WORK REQUIRED
In the entries, find all lines that hold the word "rect" and copy them.

AVAILABLE DATA below:

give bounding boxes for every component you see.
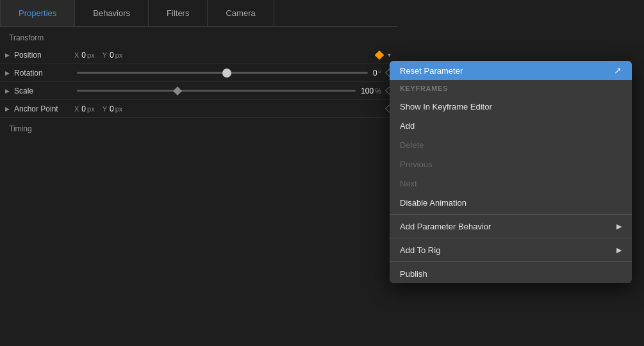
anchor-point-y-label: Y xyxy=(103,105,107,113)
menu-item-show-keyframe-editor[interactable]: Show In Keyframe Editor xyxy=(390,97,632,116)
menu-item-previous: Previous xyxy=(390,154,632,174)
scale-slider-thumb[interactable] xyxy=(173,86,182,95)
position-x-value[interactable]: 0 xyxy=(81,51,86,60)
submenu-arrow-parameter-behavior: ▶ xyxy=(616,222,622,231)
menu-item-add-to-rig[interactable]: Add To Rig ▶ xyxy=(390,240,632,260)
anchor-point-y-value[interactable]: 0 xyxy=(110,104,114,113)
menu-separator-1 xyxy=(390,214,632,215)
menu-separator-2 xyxy=(390,238,632,238)
menu-separator-3 xyxy=(390,261,632,262)
position-x-unit: px xyxy=(87,51,95,59)
menu-item-reset-parameter[interactable]: Reset Parameter ↗ xyxy=(390,61,632,80)
menu-item-keyframes-header: KEYFRAMES xyxy=(390,80,632,97)
tab-properties[interactable]: Properties xyxy=(0,0,75,26)
submenu-arrow-add-to-rig: ▶ xyxy=(616,246,622,254)
tab-behaviors[interactable]: Behaviors xyxy=(75,0,149,26)
rotation-unit: ° xyxy=(379,69,381,77)
rotation-expand-arrow[interactable]: ▶ xyxy=(5,70,14,76)
menu-item-next: Next xyxy=(390,174,632,193)
rotation-slider-track[interactable] xyxy=(77,72,368,74)
panel-content: Transform ▶ Position X 0 px Y 0 px ▼ ▶ R… xyxy=(0,27,397,137)
position-y-label: Y xyxy=(103,51,107,59)
position-row[interactable]: ▶ Position X 0 px Y 0 px ▼ xyxy=(0,46,397,64)
scale-row[interactable]: ▶ Scale 100 % xyxy=(0,82,397,100)
position-y-unit: px xyxy=(115,51,123,59)
position-dropdown-arrow[interactable]: ▼ xyxy=(386,52,392,58)
position-x-label: X xyxy=(74,51,79,59)
cursor-icon: ↗ xyxy=(614,65,622,76)
scale-expand-arrow[interactable]: ▶ xyxy=(5,88,14,94)
anchor-point-y-unit: px xyxy=(115,105,123,113)
rotation-slider-thumb[interactable] xyxy=(222,69,231,78)
rotation-row[interactable]: ▶ Rotation 0 ° xyxy=(0,64,397,82)
tab-bar: Properties Behaviors Filters Camera xyxy=(0,0,397,27)
left-panel: Properties Behaviors Filters Camera Tran… xyxy=(0,0,397,346)
position-expand-arrow[interactable]: ▶ xyxy=(5,52,14,58)
anchor-point-label: Anchor Point xyxy=(14,104,72,113)
tab-camera[interactable]: Camera xyxy=(208,0,274,26)
position-y-value[interactable]: 0 xyxy=(110,51,114,60)
position-keyframe-icon[interactable] xyxy=(375,50,384,59)
scale-value[interactable]: 100 xyxy=(361,86,374,95)
timing-section-header: Timing xyxy=(0,118,397,137)
anchor-point-x-label: X xyxy=(74,105,79,113)
rotation-label: Rotation xyxy=(14,69,72,78)
transform-section-header: Transform xyxy=(0,27,397,46)
scale-label: Scale xyxy=(14,86,72,95)
scale-unit: % xyxy=(375,87,381,95)
anchor-point-expand-arrow[interactable]: ▶ xyxy=(5,106,14,112)
menu-item-disable-animation[interactable]: Disable Animation xyxy=(390,193,632,212)
context-menu: Reset Parameter ↗ KEYFRAMES Show In Keyf… xyxy=(390,61,632,283)
menu-item-publish[interactable]: Publish xyxy=(390,264,632,283)
rotation-value[interactable]: 0 xyxy=(373,69,377,78)
anchor-point-x-unit: px xyxy=(87,105,95,113)
tab-filters[interactable]: Filters xyxy=(149,0,208,26)
menu-item-delete: Delete xyxy=(390,135,632,154)
position-label: Position xyxy=(14,51,72,60)
anchor-point-row[interactable]: ▶ Anchor Point X 0 px Y 0 px xyxy=(0,100,397,118)
menu-item-add[interactable]: Add xyxy=(390,116,632,135)
menu-item-add-parameter-behavior[interactable]: Add Parameter Behavior ▶ xyxy=(390,217,632,236)
anchor-point-x-value[interactable]: 0 xyxy=(81,104,86,113)
scale-slider-track[interactable] xyxy=(77,90,356,92)
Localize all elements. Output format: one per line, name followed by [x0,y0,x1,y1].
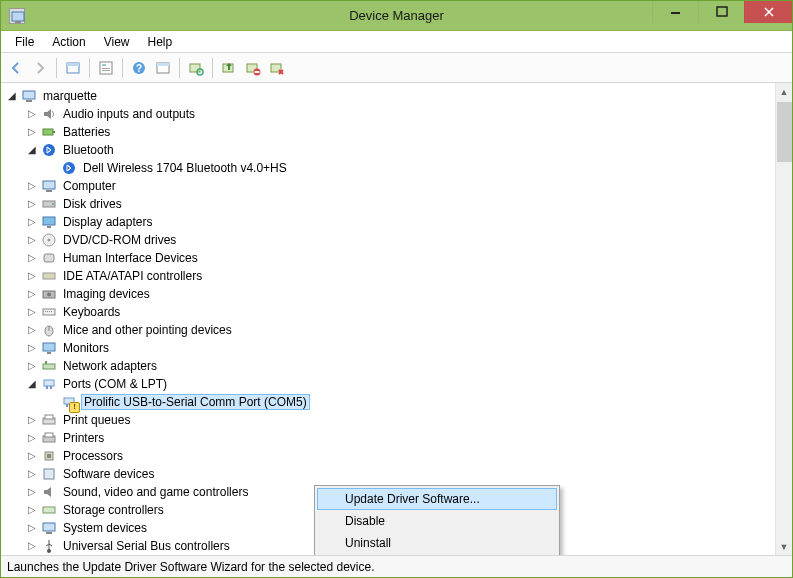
toolbar-uninstall-button[interactable] [266,57,288,79]
collapse-arrow-icon[interactable]: ▷ [27,504,37,515]
expand-arrow-icon[interactable]: ◢ [27,378,37,389]
svg-rect-9 [102,70,110,71]
collapse-arrow-icon[interactable]: ▷ [27,252,37,263]
tree-node[interactable]: ▷Imaging devices [27,285,773,303]
collapse-arrow-icon[interactable]: ▷ [27,360,37,371]
tree-node[interactable]: ▷Monitors [27,339,773,357]
collapse-arrow-icon[interactable]: ▷ [27,180,37,191]
port-icon [41,376,57,392]
collapse-arrow-icon[interactable]: ▷ [27,342,37,353]
svg-rect-40 [45,311,46,312]
printer-icon [41,430,57,446]
menu-view[interactable]: View [96,33,138,51]
menu-action[interactable]: Action [44,33,93,51]
monitor-icon [41,340,57,356]
collapse-arrow-icon[interactable]: ▷ [27,270,37,281]
tree-node[interactable]: ▷IDE ATA/ATAPI controllers [27,267,773,285]
scroll-down-icon[interactable]: ▼ [776,538,792,555]
tree-node[interactable]: ▷Print queues [27,411,773,429]
toolbar-properties-button[interactable] [95,57,117,79]
expand-arrow-icon[interactable]: ◢ [7,90,17,101]
collapse-arrow-icon[interactable]: ▷ [27,432,37,443]
svg-rect-28 [46,190,52,192]
context-disable[interactable]: Disable [317,510,557,532]
svg-point-66 [47,549,51,553]
svg-rect-27 [43,181,55,189]
tree-node-label: Display adapters [61,215,154,229]
tree-node[interactable]: ▷Processors [27,447,773,465]
sound-icon [41,484,57,500]
toolbar-update-driver-button[interactable] [218,57,240,79]
toolbar-help-button[interactable]: ? [128,57,150,79]
collapse-arrow-icon[interactable]: ▷ [27,108,37,119]
context-update-driver[interactable]: Update Driver Software... [317,488,557,510]
tree-node[interactable]: ▷Batteries [27,123,773,141]
tree-node[interactable]: ▷Audio inputs and outputs [27,105,773,123]
menu-file[interactable]: File [7,33,42,51]
context-uninstall[interactable]: Uninstall [317,532,557,554]
tree-node[interactable]: ▷DVD/CD-ROM drives [27,231,773,249]
tree-root-node[interactable]: ◢ marquette [7,87,773,105]
svg-rect-59 [45,433,53,437]
tree-node[interactable]: ▷Network adapters [27,357,773,375]
tree-node[interactable]: ▷Display adapters [27,213,773,231]
tree-leaf-node-selected[interactable]: Prolific USB-to-Serial Comm Port (COM5) [47,393,773,411]
collapse-arrow-icon[interactable]: ▷ [27,450,37,461]
svg-rect-52 [50,386,52,389]
tree-node-label: Human Interface Devices [61,251,200,265]
svg-point-38 [47,293,51,297]
minimize-button[interactable] [652,1,698,23]
collapse-arrow-icon[interactable]: ▷ [27,324,37,335]
collapse-arrow-icon[interactable]: ▷ [27,216,37,227]
app-icon [9,8,25,24]
svg-rect-51 [46,386,48,389]
collapse-arrow-icon[interactable]: ▷ [27,540,37,551]
collapse-arrow-icon[interactable]: ▷ [27,198,37,209]
tree-leaf-node[interactable]: Dell Wireless 1704 Bluetooth v4.0+HS [47,159,773,177]
maximize-button[interactable] [698,1,744,23]
tree-node[interactable]: ▷Software devices [27,465,773,483]
collapse-arrow-icon[interactable]: ▷ [27,486,37,497]
tree-node[interactable]: ◢Ports (COM & LPT) [27,375,773,393]
svg-rect-5 [67,63,79,66]
close-button[interactable] [744,1,792,23]
collapse-arrow-icon[interactable]: ▷ [27,468,37,479]
svg-point-30 [52,203,54,205]
tree-node[interactable]: ◢Bluetooth [27,141,773,159]
usb-icon [41,538,57,554]
toolbar-window-button[interactable] [152,57,174,79]
toolbar-scan-button[interactable] [185,57,207,79]
tree-node[interactable]: ▷Printers [27,429,773,447]
toolbar-forward-button[interactable] [29,57,51,79]
tree-node-label: Printers [61,431,106,445]
tree-node[interactable]: ▷Computer [27,177,773,195]
svg-rect-43 [51,311,52,312]
collapse-arrow-icon[interactable]: ▷ [27,306,37,317]
toolbar-back-button[interactable] [5,57,27,79]
svg-rect-47 [47,352,51,354]
titlebar[interactable]: Device Manager [1,1,792,31]
content-area: ◢ marquette ▷Audio inputs and outputs ▷B… [1,83,792,555]
collapse-arrow-icon[interactable]: ▷ [27,414,37,425]
computer-icon [41,178,57,194]
menu-help[interactable]: Help [140,33,181,51]
device-tree[interactable]: ◢ marquette ▷Audio inputs and outputs ▷B… [1,83,775,555]
tree-node-label: Ports (COM & LPT) [61,377,169,391]
toolbar-disable-button[interactable] [242,57,264,79]
tree-node[interactable]: ▷Keyboards [27,303,773,321]
tree-node[interactable]: ▷Human Interface Devices [27,249,773,267]
scroll-up-icon[interactable]: ▲ [776,83,792,100]
collapse-arrow-icon[interactable]: ▷ [27,234,37,245]
vertical-scrollbar[interactable]: ▲ ▼ [775,83,792,555]
tree-node[interactable]: ▷Disk drives [27,195,773,213]
svg-point-26 [63,162,75,174]
battery-icon [41,124,57,140]
collapse-arrow-icon[interactable]: ▷ [27,522,37,533]
expand-arrow-icon[interactable]: ◢ [27,144,37,155]
collapse-arrow-icon[interactable]: ▷ [27,288,37,299]
scroll-thumb[interactable] [777,102,792,162]
tree-node[interactable]: ▷Mice and other pointing devices [27,321,773,339]
tree-node-label: IDE ATA/ATAPI controllers [61,269,204,283]
toolbar-show-hide-button[interactable] [62,57,84,79]
collapse-arrow-icon[interactable]: ▷ [27,126,37,137]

End of AVAILABLE DATA.

WRITTEN RESPONSE
svg-rect-9 [102,70,110,71]
svg-rect-40 [45,311,46,312]
svg-rect-28 [46,190,52,192]
svg-rect-27 [43,181,55,189]
svg-rect-59 [45,433,53,437]
svg-rect-52 [50,386,52,389]
svg-rect-51 [46,386,48,389]
svg-rect-5 [67,63,79,66]
svg-rect-43 [51,311,52,312]
svg-rect-47 [47,352,51,354]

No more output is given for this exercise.